(TASK ITEM):
The material below holds pictures, which are to be left out; copy exactly the lines from the one with "eCommerce system" through the one with "Aug 06, 2026".

(SUPPLIED INFORMATION):
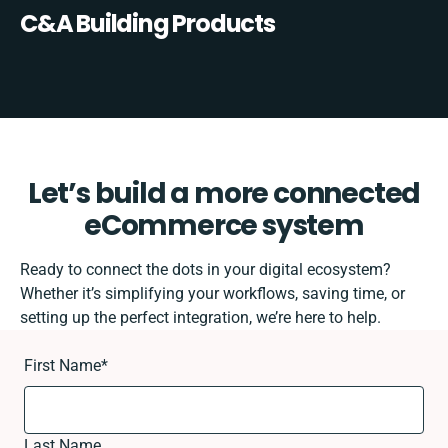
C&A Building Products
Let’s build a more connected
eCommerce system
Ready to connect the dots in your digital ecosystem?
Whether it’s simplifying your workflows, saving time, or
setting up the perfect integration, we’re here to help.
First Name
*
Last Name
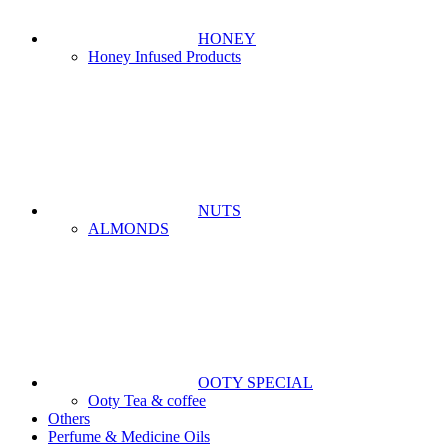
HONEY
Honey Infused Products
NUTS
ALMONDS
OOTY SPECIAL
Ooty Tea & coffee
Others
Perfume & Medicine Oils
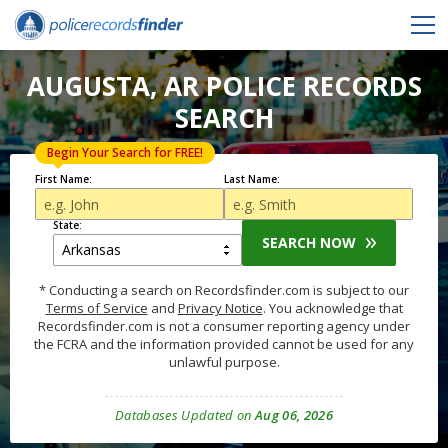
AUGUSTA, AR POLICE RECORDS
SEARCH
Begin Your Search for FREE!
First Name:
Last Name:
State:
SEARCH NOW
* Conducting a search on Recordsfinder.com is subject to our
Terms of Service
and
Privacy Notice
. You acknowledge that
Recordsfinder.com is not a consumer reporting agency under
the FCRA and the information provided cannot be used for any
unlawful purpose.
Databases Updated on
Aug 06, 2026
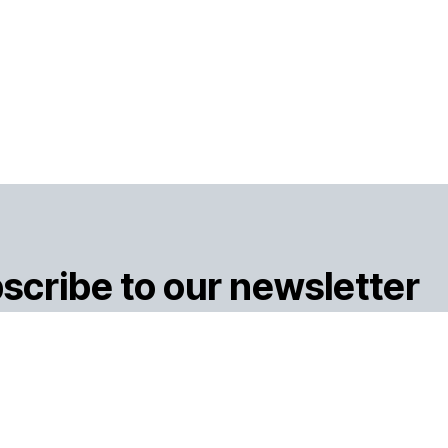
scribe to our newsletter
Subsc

(TASK SOLUTION):
eCommerce system
Ready to connect the dots in your digital ecosystem?
Whether it’s simplifying your workflows, saving time, or
setting up the perfect integration, we’re here to help.
First Name
*
Last Name
HONEY
Honey Infused Products
NUTS
ALMONDS
OOTY SPECIAL
Ooty Tea & coffee
Others
Perfume & Medicine Oils
AUGUSTA, AR POLICE RECORDS
SEARCH
Begin Your Search for FREE!
First Name:
Last Name:
State:
SEARCH NOW
* Conducting a search on Recordsfinder.com is subject to our
Terms of Service
and
Privacy Notice
. You acknowledge that
Recordsfinder.com is not a consumer reporting agency under
the FCRA and the information provided cannot be used for any
unlawful purpose.
Databases Updated on
Aug 06, 2026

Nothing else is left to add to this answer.